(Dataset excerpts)
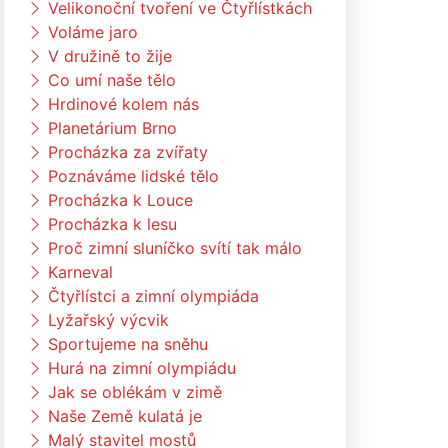
Velikonoční tvoření ve Čtyřlístkách
Voláme jaro
V družině to žije
Co umí naše tělo
Hrdinové kolem nás
Planetárium Brno
Procházka za zvířaty
Poznáváme lidské tělo
Procházka k Louce
Procházka k lesu
Proč zimní sluníčko svítí tak málo
Karneval
Čtyřlístci a zimní olympiáda
Lyžařský výcvik
Sportujeme na sněhu
Hurá na zimní olympiádu
Jak se oblékám v zimě
Naše Země kulatá je
Malý stavitel mostů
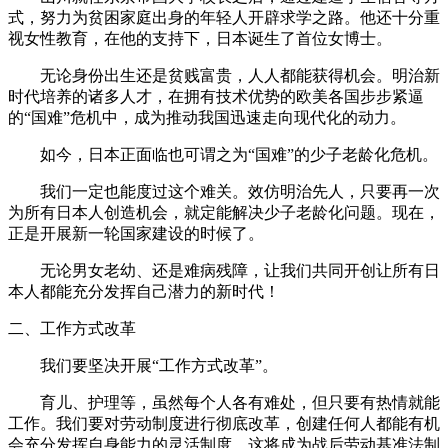
式，努力为贫困家庭出身的年轻人开辟求学之路。他还十分重
视女性教育，在他的支持下，日本诞生了首位女博士。
无论身份出生还是贫贱富贵，人人都能获得机会。明治新
时代培养的诸多人才，在拥有技术优势的欧美各国步步紧逼
的“国难”危机中，成为推动我国迅速走向现代化的动力。
如今，日本正面临也可谓之为“国难”的少子老龄化危机。
我们一定也能度过这个难关。效仿明治先人，只要再一次
为所有日本人创造机会，就定能解决少子老龄化问题。现在，
正是开展新一轮国家建设的时候了。
无论男女老幼、还是难病残障，让我们共同开创让所有日
本人都能充分发挥自己潜力的新时代！
二、工作方式改革
我们要坚决开展“工作方式改革”。
育儿、护理等，虽然每个人各有难处，但只要有热情就能
工作。我们要对劳动制度进行彻底改革，创建任何人都能有机
会充分发挥自身能力的灵活制度。这将成为战后劳动基准法制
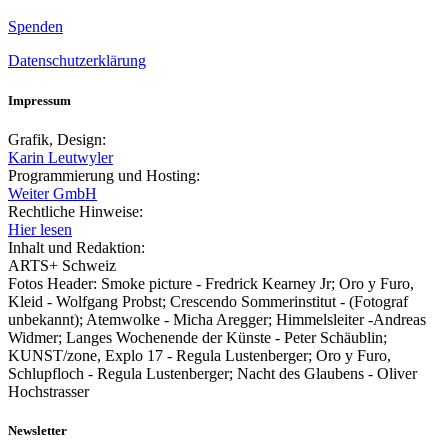
Spenden
Datenschutzerklärung
Impressum
Grafik, Design:
Karin Leutwyler
Programmierung und Hosting:
Weiter GmbH
Rechtliche Hinweise:
Hier lesen
Inhalt und Redaktion:
ARTS+ Schweiz
Fotos Header: Smoke picture - Fredrick Kearney Jr; Oro y Furo,
Kleid - Wolfgang Probst; Crescendo Sommerinstitut - (Fotograf
unbekannt); Atemwolke - Micha Aregger; Himmelsleiter -Andreas
Widmer; Langes Wochenende der Künste - Peter Schäublin;
KUNST/zone, Explo 17 - Regula Lustenberger; Oro y Furo,
Schlupfloch - Regula Lustenberger; Nacht des Glaubens - Oliver
Hochstrasser
Newsletter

Problem details
Return all records exactly as they stand above, except for pictures.

Answer to the exercise
Velikonoční tvoření ve Čtyřlístkách
Voláme jaro
V družině to žije
Co umí naše tělo
Hrdinové kolem nás
Planetárium Brno
Procházka za zvířaty
Poznáváme lidské tělo
Procházka k Louce
Procházka k lesu
Proč zimní sluníčko svítí tak málo
Karneval
Čtyřlístci a zimní olympiáda
Lyžařský výcvik
Sportujeme na sněhu
Hurá na zimní olympiádu
Jak se oblékám v zimě
Naše Země kulatá je
Malý stavitel mostů
式，努力为贫困家庭出身的年轻人开辟求学之路。他还十分重
视女性教育，在他的支持下，日本诞生了首位女博士。
无论身份出生还是贫贱富贵，人人都能获得机会。明治新
时代培养的诸多人才，在拥有技术优势的欧美各国步步紧逼
的“国难”危机中，成为推动我国迅速走向现代化的动力。
如今，日本正面临也可谓之为“国难”的少子老龄化危机。
我们一定也能度过这个难关。效仿明治先人，只要再一次
为所有日本人创造机会，就定能解决少子老龄化问题。现在，
正是开展新一轮国家建设的时候了。
无论男女老幼、还是难病残障，让我们共同开创让所有日
本人都能充分发挥自己潜力的新时代！
二、工作方式改革
我们要坚决开展“工作方式改革”。
育儿、护理等，虽然每个人各有难处，但只要有热情就能
工作。我们要对劳动制度进行彻底改革，创建任何人都能有机
会充分发挥自身能力的灵活制度。这将成为战后劳动基准法制
Spenden
Datenschutzerklärung
Impressum
Grafik, Design:
Karin Leutwyler
Programmierung und Hosting:
Weiter GmbH
Rechtliche Hinweise:
Hier lesen
Inhalt und Redaktion:
ARTS+ Schweiz
Fotos Header: Smoke picture - Fredrick Kearney Jr; Oro y Furo,
Kleid - Wolfgang Probst; Crescendo Sommerinstitut - (Fotograf
unbekannt); Atemwolke - Micha Aregger; Himmelsleiter -Andreas
Widmer; Langes Wochenende der Künste - Peter Schäublin;
KUNST/zone, Explo 17 - Regula Lustenberger; Oro y Furo,
Schlupfloch - Regula Lustenberger; Nacht des Glaubens - Oliver
Hochstrasser
Newsletter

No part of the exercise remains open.